Curiosity is the key element that makes you learn effectively and efficiently. In every class, at every level of learning, even beyond schools into organizations, curiosity is that one trait with which you can’t go wrong.
A mind that is not curious is right for nothing. Without curiosity, Isaac Newton would have never framed the existing laws of Physics, which gave birth to the tremendous growth of science and technology. Imagine if Newton had eaten that apple instead of questioning why it fell.
“I think, at a child’s birth, if a mother could ask a fairy godmother to endow it with the most useful gift, that gift would be curiosity.” -Eleanor Roosevelt
Your brain fancies curiosity
Researchers from the University of California performed a series of experiments to find out how the mind reacts when it is aroused with curiosity. Participants were asked to rate how curious they felt while encountering questions such as, “What does the word dinosaur mean?” In some instances, MRI’s were conducted to monitor the functions going on inside the brain when it is being aroused with curiosity.
The studies concluded two points:
Curiosity formulates the brain to learn
It is not shocking to know that we are inclined to learn information and remember it for a more extended period if we find it fascinating. At times curiosity leads us to learn irrelevant details that we did not consider necessary at one point. One of the authors of the study, Dr. Matthias, says that the results of the study suggest that curiosity is just like a vortex; it absorbs what interests us and everything else around it. The information that is learned while being curious has a higher rate of being retained for a more extended period.
If a student is uninterested in the subject of history, making them curious through their topics of interest could help them retain critical information.
Curiosity makes the experience of learning more satisfying
According to the study, curiosity not only sparked arousal in the hippocampus section of the brain, which deals with all the functionalities of creating memories but also the region, which was related to pleasure and reward. This is the region that makes us feel good when we watch a thrilling movie or listen to a fantastic song.
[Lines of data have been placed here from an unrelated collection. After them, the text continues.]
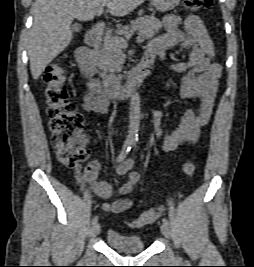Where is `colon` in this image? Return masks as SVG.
Listing matches in <instances>:
<instances>
[{"label": "colon", "instance_id": "obj_1", "mask_svg": "<svg viewBox=\"0 0 254 267\" xmlns=\"http://www.w3.org/2000/svg\"><path fill=\"white\" fill-rule=\"evenodd\" d=\"M212 0H184L188 11L207 9ZM66 72L61 62L50 64L44 73L47 115L52 133V145L56 150L58 160L71 168H79L89 157V149L83 136L84 118L69 98L65 84ZM195 166L191 162L183 164V172L191 176ZM163 207L151 208L129 223L131 227L139 228L159 218Z\"/></svg>", "mask_w": 254, "mask_h": 267}]
</instances>
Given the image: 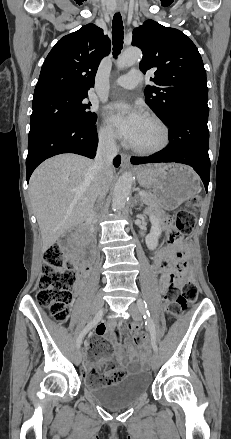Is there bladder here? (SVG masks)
<instances>
[{
    "label": "bladder",
    "mask_w": 231,
    "mask_h": 439,
    "mask_svg": "<svg viewBox=\"0 0 231 439\" xmlns=\"http://www.w3.org/2000/svg\"><path fill=\"white\" fill-rule=\"evenodd\" d=\"M151 383L152 377L148 371L137 370L129 373L118 384L90 386L89 392L103 406L118 409L136 402L142 395L147 393Z\"/></svg>",
    "instance_id": "bladder-1"
}]
</instances>
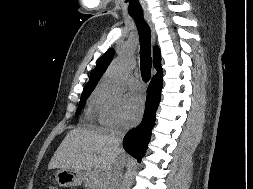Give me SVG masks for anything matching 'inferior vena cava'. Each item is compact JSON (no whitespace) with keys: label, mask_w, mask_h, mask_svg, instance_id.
<instances>
[{"label":"inferior vena cava","mask_w":253,"mask_h":189,"mask_svg":"<svg viewBox=\"0 0 253 189\" xmlns=\"http://www.w3.org/2000/svg\"><path fill=\"white\" fill-rule=\"evenodd\" d=\"M124 133V130H117L111 136L113 147L117 151L116 157L119 161H117L110 172L107 173L102 189H118L123 174V168L129 164L130 160L128 156L130 153L128 150L121 148Z\"/></svg>","instance_id":"602c4592"}]
</instances>
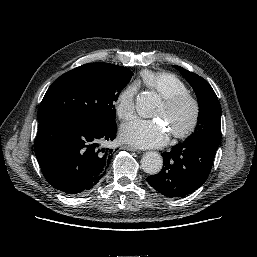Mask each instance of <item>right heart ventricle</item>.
I'll return each instance as SVG.
<instances>
[{"label": "right heart ventricle", "mask_w": 257, "mask_h": 257, "mask_svg": "<svg viewBox=\"0 0 257 257\" xmlns=\"http://www.w3.org/2000/svg\"><path fill=\"white\" fill-rule=\"evenodd\" d=\"M140 79L147 88L155 91L162 98L188 91L186 84L170 72L143 71Z\"/></svg>", "instance_id": "obj_1"}]
</instances>
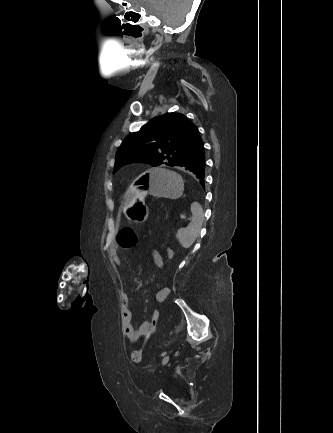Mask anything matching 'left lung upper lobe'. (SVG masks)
<instances>
[{
  "mask_svg": "<svg viewBox=\"0 0 333 433\" xmlns=\"http://www.w3.org/2000/svg\"><path fill=\"white\" fill-rule=\"evenodd\" d=\"M201 143L197 127L185 115L173 112L157 116L122 142L114 172L135 161L177 166Z\"/></svg>",
  "mask_w": 333,
  "mask_h": 433,
  "instance_id": "obj_1",
  "label": "left lung upper lobe"
}]
</instances>
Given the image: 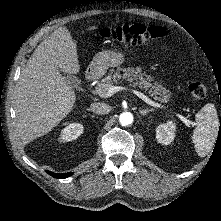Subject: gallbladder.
Returning <instances> with one entry per match:
<instances>
[{
  "label": "gallbladder",
  "instance_id": "obj_1",
  "mask_svg": "<svg viewBox=\"0 0 221 221\" xmlns=\"http://www.w3.org/2000/svg\"><path fill=\"white\" fill-rule=\"evenodd\" d=\"M65 79L73 87H77L80 83L79 80L73 75H67Z\"/></svg>",
  "mask_w": 221,
  "mask_h": 221
}]
</instances>
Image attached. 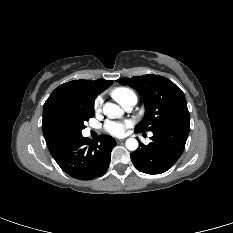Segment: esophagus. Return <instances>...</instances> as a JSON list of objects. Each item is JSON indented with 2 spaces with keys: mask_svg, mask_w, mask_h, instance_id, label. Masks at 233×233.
<instances>
[{
  "mask_svg": "<svg viewBox=\"0 0 233 233\" xmlns=\"http://www.w3.org/2000/svg\"><path fill=\"white\" fill-rule=\"evenodd\" d=\"M116 141H117V143H122L123 142V140H121V139H117Z\"/></svg>",
  "mask_w": 233,
  "mask_h": 233,
  "instance_id": "1",
  "label": "esophagus"
}]
</instances>
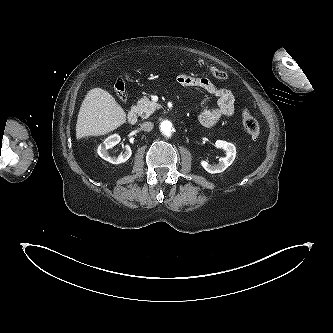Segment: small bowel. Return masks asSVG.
Listing matches in <instances>:
<instances>
[{"label":"small bowel","mask_w":333,"mask_h":333,"mask_svg":"<svg viewBox=\"0 0 333 333\" xmlns=\"http://www.w3.org/2000/svg\"><path fill=\"white\" fill-rule=\"evenodd\" d=\"M177 81L184 87L201 88L217 98L214 107L206 108L199 114V121L204 126H214L224 117L234 115V95L227 88H218L208 78L181 73Z\"/></svg>","instance_id":"1"}]
</instances>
Curiosity releases dopamine, which makes us a person feel happy.
Curiosity rover on mars
Even the famous rover who was released on planet Mars by NASA has been named curiosity because it is there to discover the geography, surroundings, climate, and atmosphere of the named planet.
Curiosity is a necessary human trait that makes us human beings distinct from the other species around the world, and something which should be encouraged at all platforms.